Updated: Apr 26, 2021
I'm not a huge believer in kids just doing just the one sport, their movement patterns can become too limited. Personally, I feel that 'movement wise' one sport is marginally better than no sport but not by much, unless coached really well. Kids with ASD can have a seesaw of interest. Many ADHD just need movement but structure can add hugely to their experience.
Sports training for ASD kids needs to be movement based. Tactics and explanations of skill won't work. Skill repetition will work, but the skills need to be simplified as much as possible and built on, rather than being complex and copied. ASD kids will grasp the movements but it will take about 3 times the amount of time of neuro-typical kids.
Children's bodies, in general, have so much potential for movement it's a shame to waste it.

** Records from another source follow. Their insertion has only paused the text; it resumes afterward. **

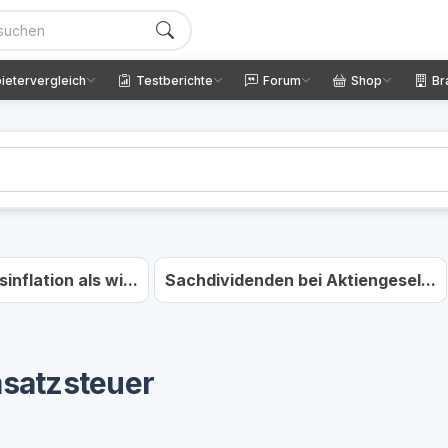
ietervergleich
Testberichte
Forum
Shop
Br
nflation als wi...
Sachdividenden bei Aktiengesel...
msatzsteuer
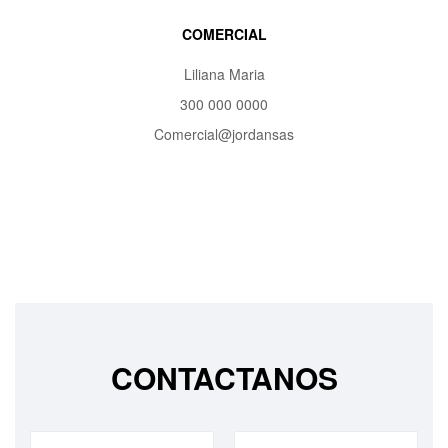
COMERCIAL
Liliana Maria
300 000 0000
Comercial@jordansas
CONTACTANOS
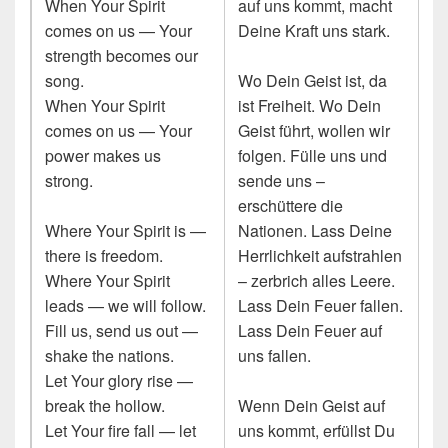
When Your Spirit
auf uns kommt, macht
comes on us — Your
Deine Kraft uns stark.
strength becomes our
song.
Wo Dein Geist ist, da
When Your Spirit
ist Freiheit. Wo Dein
comes on us — Your
Geist führt, wollen wir
power makes us
folgen. Fülle uns und
strong.
sende uns –
erschüttere die
Where Your Spirit is —
Nationen. Lass Deine
there is freedom.
Herrlichkeit aufstrahlen
Where Your Spirit
– zerbrich alles Leere.
leads — we will follow.
Lass Dein Feuer fallen.
Fill us, send us out —
Lass Dein Feuer auf
shake the nations.
uns fallen.
Let Your glory rise —
break the hollow.
Wenn Dein Geist auf
Let Your fire fall — let
uns kommt, erfüllst Du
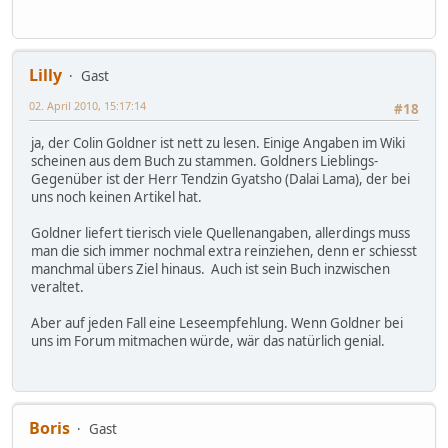
Lilly
Gast
02. April 2010, 15:17:14
#18
ja, der Colin Goldner ist nett zu lesen. Einige Angaben im Wiki
scheinen aus dem Buch zu stammen. Goldners Lieblings-
Gegenüber ist der Herr Tendzin Gyatsho (Dalai Lama), der bei
uns noch keinen Artikel hat.
Goldner liefert tierisch viele Quellenangaben, allerdings muss
man die sich immer nochmal extra reinziehen, denn er schiesst
manchmal übers Ziel hinaus. Auch ist sein Buch inzwischen
veraltet.
Aber auf jeden Fall eine Leseempfehlung. Wenn Goldner bei
uns im Forum mitmachen würde, wär das natürlich genial.
Boris
Gast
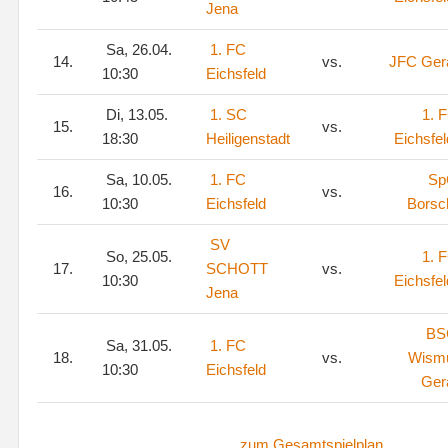
Jena
Sa, 26.04.
1. FC
14.
vs.
JFC Ger
10:30
Eichsfeld
Di, 13.05.
1. SC
1. 
15.
vs.
18:30
Heiligenstadt
Eichsfel
Sa, 10.05.
1. FC
Sp
16.
vs.
10:30
Eichsfeld
Borsc
SV
So, 25.05.
1. 
17.
SCHOTT
vs.
10:30
Eichsfel
Jena
BS
Sa, 31.05.
1. FC
18.
vs.
Wism
10:30
Eichsfeld
Ger
zum Gesamtspielplan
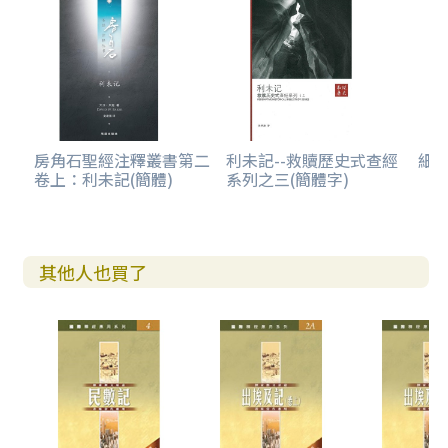
房角石聖經注釋叢書第二
利未記--救贖歷史式查經
細
卷上：利未記(簡體)
系列之三(簡體字)
其他人也買了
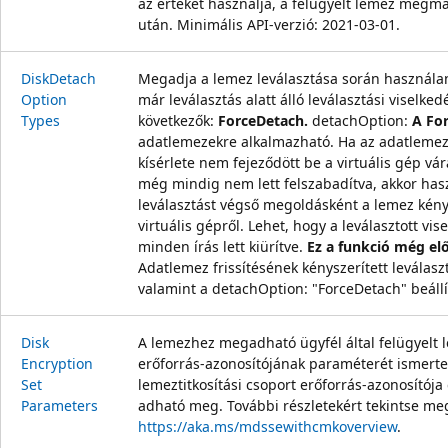
az értéket használja, a felügyelt lemez megmar
után. Minimális API-verzió: 2021-03-01.
Disk
Detach
Megadja a lemez leválasztása során használan
Option
már leválasztás alatt álló leválasztási viselke
Types
következők:
ForceDetach.
detachOption:
A Fo
adatlemezekre alkalmazható. Ha az adatlemez 
kísérlete nem fejeződött be a virtuális gép vár
még mindig nem lett felszabadítva, akkor hasz
leválasztást végső megoldásként a lemez kénys
virtuális gépről. Lehet, hogy a leválasztott v
minden írás lett kiürítve.
Ez a funkció még el
Adatlemez frissítésének kényszerített leválaszt
valamint a detachOption: "ForceDetach" beállí
Disk
A lemezhez megadható ügyfél által felügyelt l
Encryption
erőforrás-azonosítójának paraméterét ismerte
Set
lemeztitkosítási csoport erőforrás-azonosítója
Parameters
adható meg. További részletekért tekintse me
https://aka.ms/mdssewithcmkoverview
.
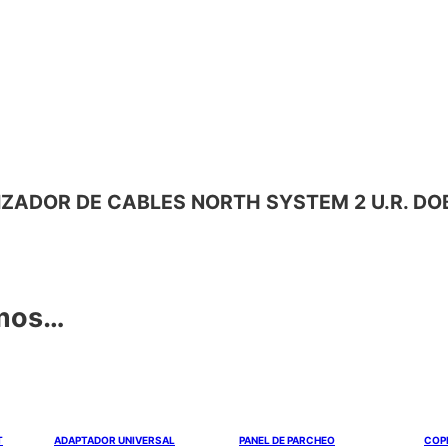
GANIZADOR DE CABLES NORTH SYSTEM 2 U.R. D
amos…
T
ADAPTADOR UNIVERSAL
PANEL DE PARCHEO
COP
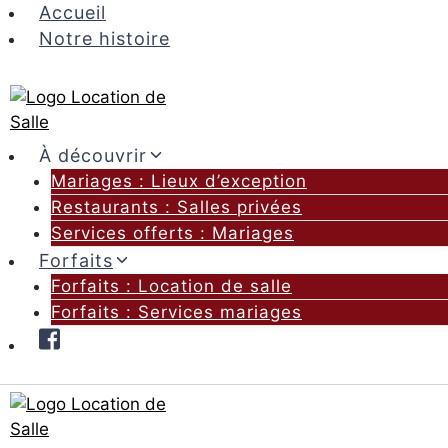
Aller
Accueil
au
Notre histoire
contenu
À découvrir
Mariages : Lieux d’exception
Restaurants : Salles privées
Services offerts : Mariages
Forfaits
Forfaits : Location de salle
Forfaits : Services mariages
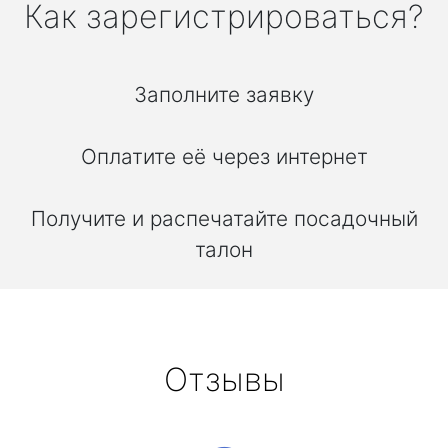
Как зарегистрироваться?
Заполните заявку
Оплатите её через интернет
Получите и распечатайте посадочный
талон
Отзывы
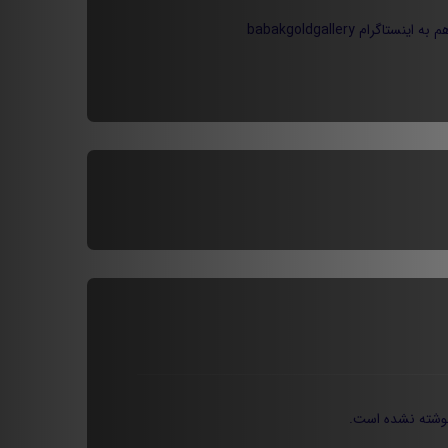
م به اینستاگرام
babakgoldgallery
وشته نشده است.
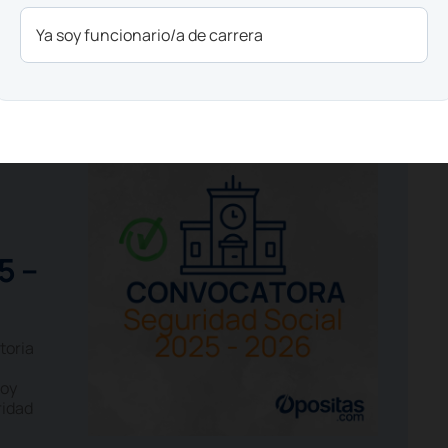
Ya soy funcionario/a de carrera
5 –
toria
hoy
ridad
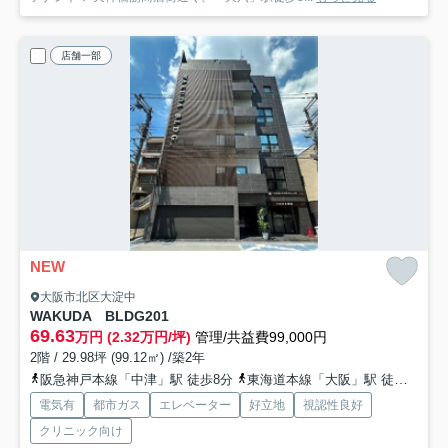
店舗一部
NEW
大阪市北区大淀中
WAKUDA BLDG
201
69.63
万円 (2.32万円/坪)
管理/共益費99,000円
2階 / 29.98坪 (99.12㎡) /築2年
阪急神戸本線「中津」駅 徒歩8分
東海道本線「大阪」駅 徒歩14分
電気有
都市ガス
エレベーター
好立地
視認性良好
クリニック向け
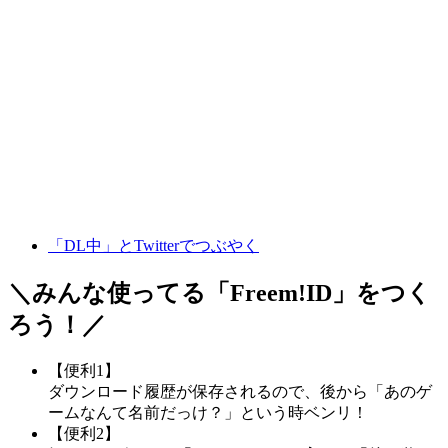
「DL中」とTwitterでつぶやく
＼みんな使ってる「
Freem!ID
」をつく
ろう！／
【便利1】
ダウンロード履歴が保存されるので、後から「あのゲ
ームなんて名前だっけ？」という時ベンリ！
【便利2】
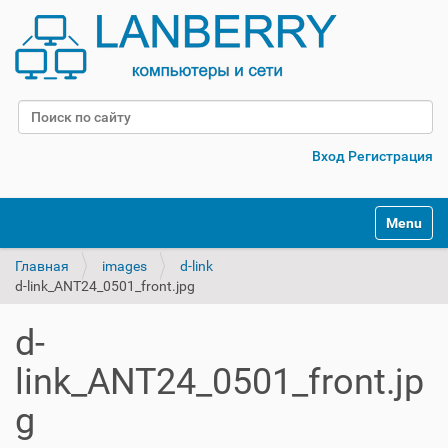
Поиск
Расширенный поиск
Вход
Регистрация
Переклю
Главная
images
d-link
d-link_ANT24_0501_front.jpg
d-
link_ANT24_0501_front.jp
g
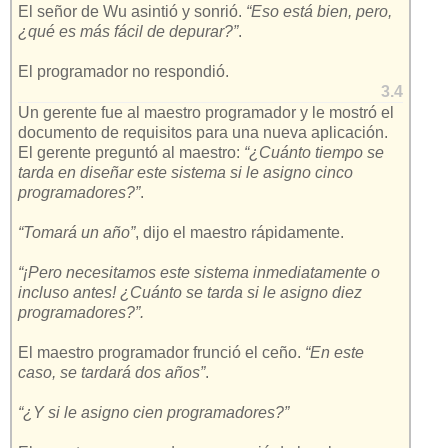
El señor de Wu asintió y sonrió.
“Eso está bien, pero,
¿qué es más fácil de depurar?”
.
El programador no respondió.
3.4
Un gerente fue al maestro programador y le mostró el
documento de requisitos para una nueva aplicación.
El gerente preguntó al maestro:
“¿Cuánto tiempo se
tarda en diseñar este sistema si le asigno cinco
programadores?”
.
“Tomará un año”
, dijo el maestro rápidamente.
“¡Pero necesitamos este sistema inmediatamente o
incluso antes! ¿Cuánto se tarda si le asigno diez
programadores?”.
El maestro programador frunció el ceño.
“En este
caso, se tardará dos años”
.
“¿Y si le asigno cien programadores?”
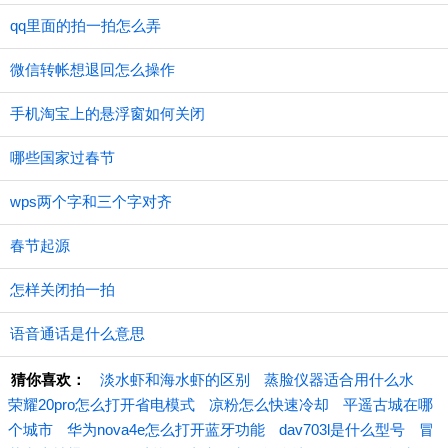
qq里面的拍一拍怎么弄
微信转帐想退回怎么操作
手机淘宝上的悬浮窗如何关闭
哪些国家过春节
wps两个字和三个字对齐
春节起源
怎样关闭拍一拍
语音通话是什么意思
猜你喜欢：
淡水虾和海水虾的区别
蒸脸仪器适合用什么水
荣耀20pro怎么打开省电模式
凉粉怎么快速冷却
平遥古城在哪
个城市
华为nova4e怎么打开蓝牙功能
dav703l是什么型号
冒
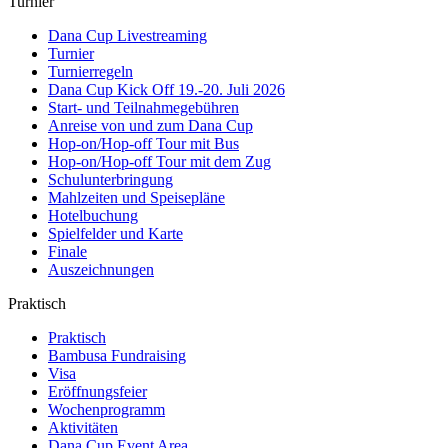
Turnier
Dana Cup Livestreaming
Turnier
Turnierregeln
Dana Cup Kick Off 19.-20. Juli 2026
Start- und Teilnahmegebühren
Anreise von und zum Dana Cup
Hop-on/Hop-off Tour mit Bus
Hop-on/Hop-off Tour mit dem Zug
Schulunterbringung
Mahlzeiten und Speisepläne
Hotelbuchung
Spielfelder und Karte
Finale
Auszeichnungen
Praktisch
Praktisch
Bambusa Fundraising
Visa
Eröffnungsfeier
Wochenprogramm
Aktivitäten
Dana Cup Event Area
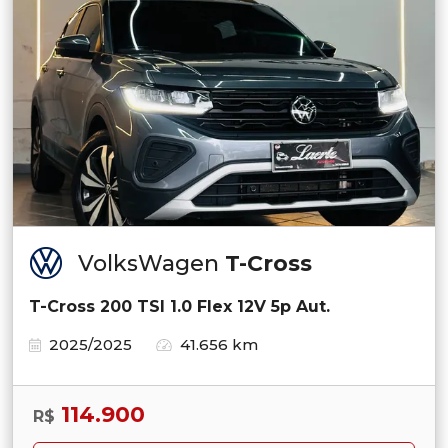
VolksWagen
T-Cross
T-Cross 200 TSI 1.0 Flex 12V 5p Aut.
2025/2025
41.656 km
114.900
R$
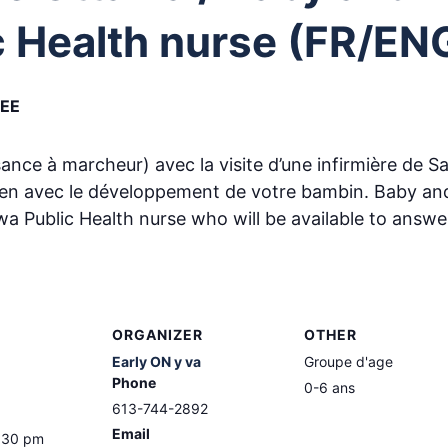
c Health nurse (FR/EN
EE
ance à marcheur) avec la visite d’une infirmière de S
lien avec le développement de votre bambin. Baby a
wa Public Health nurse who will be available to answe
ORGANIZER
OTHER
Early ON y va
Groupe d'age
Phone
0-6 ans
613-744-2892
Email
3:30 pm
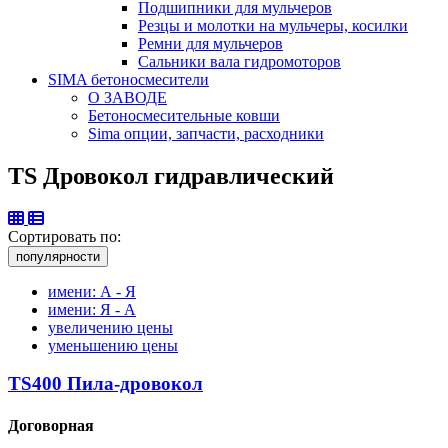
Подшипники для мульчеров
Резцы и молотки на мульчеры, косилки
Ремни для мульчеров
Сальники вала гидромоторов
SIMA бетоносмесители
О ЗАВОДЕ
Бетоносмесительные ковши
Sima опции, запчасти, расходники
TS Дровокол гидравлический
Сортировать по:
популярности
имени: А - Я
имени: Я - А
увеличению цены
уменьшению цены
TS400 Пила-дровокол
Договорная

ASD kids can struggle greatly with movement patterns, so the more they do, the better they will be. I'm not just talking about using scissors or tying shoelaces. It's running. It's changing direction when running. It's kicking and catching.
ASD kids can take a long time to develop these movement patterns and a short time to lose them. Practice, rehearsal and training are essential, otherwise as they grow into teenagers they will never participate. Parents need to think of the small wins.
From personal experience sometimes even getting our lad to training is difficult but once he's there, he has a ball. Running around with kids, outside of school, can be so rewarding for him. Achieving something that he has worked a long time at e.g. a complex skill is so satisfying for him, us as parents and his coaches.
Everyone can run. How many adults though have been taught how to run? Ever had a sports coach, or trainer, coach you or train you in the mechanics of movement and how best to run? My guess would be no. An approach like this though is essential for kids with ASD. Our lad has been active with various sports camps from around 18 months old, over the last 6 months (due to lockdowns and bad weather) he has stopped moving his arms when running, as there has been no training on. As soon as I noticed, he was out on a field with me, practising his arm movements. Now I've a history in Sport Science and Fitness, so it's easy for me to see, notice and correct but how many kids are being missed?
Simple explainer on running mechanics:
Arms, elbows bent at 90 degrees, movement only in the shoulder joint, open hand touches the side of the face at top end of swing. At the bottom end of the swing, the elbow is level with the shoulder (behind the body). It's a little exaggerated, but a simple action like this (where movement is solely in one joint) can be difficult to master.
Introduce legs, jog on the spot, while competing the above action - observe the limbs at the front, it should be opposite - so if your right elbow is forward, your left knee should be raised - if not try to correct rhythm and find the right co-ordination.
It could take an ASD child a week of 10-15 minutes per day to learn this action. For up to a week.
Are you ready to test yourself, if the above is easy? As you jog on the spot, try and increase your arm speed as fast as possible (keep the 90 degree bend in the elbow). What happens to the legs? They move faster to maintain equilibrium in balance. Not convinced? Start again, but this time slow the arms down and see what happens. The legs will slow, again to maintain an equilibrium.
This simple exercise is just a simple way to highlight the basic movement of running - that everyone does, but very few are trained in. If we don't learn the right mechanics, we can't fulfill our potential - this is even more crucial for ASD kids.